Eddie Castellanos / Hilltop Views

SEU junior Eddie Castellanos has managed to keep a close connection to a few of her friends from her hometown of San Benito, Texas. No matter the distance, the bond has stayed strong.

Long distance can test friendships, strengthen old bonds

For most students, the distance between college and home is enough to impact or even end years worth of friendship. However, as realistic and harsh that may be, it isn’t the case for everyone.

While it’s true that many college students stray away from hometown friends, there are others who overcome this stereotype no matter how difficult it may be — not because they feel forced, but because they know the friendship is too valuable to lose over a couple hundred or thousand miles.

“It took some time,” said Eduardo Castellanos, a junior and San Benito, Texas native who, after three years, remains close with his hometown friends. “It’s not something you can just do with anyone.”

Castellano admits that the beginning of his long distance friendship was the hardest. There were several awkward moments when it came to catching up. They would go months without messaging despite having made a group chat on Twitter. Yet, after confronting the lack of communication and fear of losing their bond, he claims that the distance actually made their friendship stronger.

Now, they make it a point to talk as much as they can about anything — feelings, failure, accomplishments, the future. When Castellano goes home, he tells his friends before hand so they can meet at the same Whataburger they went to throughout high school. It’s a nostalgic but sweet routine, one that takes them back to the way things were before having grown into the people they are now.

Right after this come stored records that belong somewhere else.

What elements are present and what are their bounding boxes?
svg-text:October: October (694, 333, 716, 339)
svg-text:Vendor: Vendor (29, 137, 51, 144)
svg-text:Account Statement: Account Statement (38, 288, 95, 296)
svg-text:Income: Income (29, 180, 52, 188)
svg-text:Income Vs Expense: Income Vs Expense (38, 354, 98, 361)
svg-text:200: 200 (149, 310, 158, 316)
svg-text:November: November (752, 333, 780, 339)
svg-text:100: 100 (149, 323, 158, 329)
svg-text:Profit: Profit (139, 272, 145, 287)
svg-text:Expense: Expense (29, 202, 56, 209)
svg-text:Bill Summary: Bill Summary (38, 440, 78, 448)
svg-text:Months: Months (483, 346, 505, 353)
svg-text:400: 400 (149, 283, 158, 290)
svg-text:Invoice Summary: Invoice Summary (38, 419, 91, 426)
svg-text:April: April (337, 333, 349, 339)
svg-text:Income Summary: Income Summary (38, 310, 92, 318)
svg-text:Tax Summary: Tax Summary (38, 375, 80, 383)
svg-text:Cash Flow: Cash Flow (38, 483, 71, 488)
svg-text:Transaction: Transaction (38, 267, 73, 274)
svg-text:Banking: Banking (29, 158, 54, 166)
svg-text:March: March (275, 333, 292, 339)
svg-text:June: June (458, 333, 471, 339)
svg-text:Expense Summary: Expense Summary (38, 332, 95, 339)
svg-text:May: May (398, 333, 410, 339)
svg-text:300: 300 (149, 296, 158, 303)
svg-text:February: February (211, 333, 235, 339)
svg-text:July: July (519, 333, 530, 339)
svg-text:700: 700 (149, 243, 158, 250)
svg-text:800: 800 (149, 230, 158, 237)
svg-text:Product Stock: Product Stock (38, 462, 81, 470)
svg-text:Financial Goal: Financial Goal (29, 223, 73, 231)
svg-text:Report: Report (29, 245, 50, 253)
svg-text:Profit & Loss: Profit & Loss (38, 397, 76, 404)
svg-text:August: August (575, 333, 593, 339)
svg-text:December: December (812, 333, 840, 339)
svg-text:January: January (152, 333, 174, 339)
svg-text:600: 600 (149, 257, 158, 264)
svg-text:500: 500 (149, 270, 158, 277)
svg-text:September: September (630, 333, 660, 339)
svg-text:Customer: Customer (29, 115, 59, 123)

“It just brings back fun memories of how it used to be and how it is now,” Castellanos said. “It’s different, but it’s better.”

For Selma Gutierrez, another St. Edward’s junior, the experience is nearly similar but not quite.

While she may not have a collective friend group back home in Sante Fe, New Mexico, she holds dearly — and separately — the four people she’s known since kindergarten through high school.

“I instantly click with them,” said Gutierrez about her friends. “I can literally go months without talking to them, but once I hang out with them we talk like nothing ever changed or has been different between us.”

Still, as close as they each may be, Gutierrez wouldn’t call them her “best friends.” Even though she appreciates and supports her main friends, she claims that this on and off communication is what makes it difficult to stay updated with their lives. Unlike Castellano, who goes home on random weekends and holidays, Gutierrez only visits twice a year, making catching up even harder because she spends more time with family.

“It’s really cool to see the change, but at the same time it sucks because I feel so left out that I wish I never left,” she said.

While it’s always disappointing to fall out of tight friendships, the statement rings true: distance shows who your real friends are.

Like Gutierrez and Castellano, I, too, am glad to have kept my hometown friends. We may not text or call all the time, but I know that at the end of the day, it doesn’t change our relationship.

When you find the right people, it doesn’t take constant communication or frequent visits to keep the friendship going. What maintains a friendship is simply how much you care for and support one another — even as you’re meeting new people and expanding your horizons.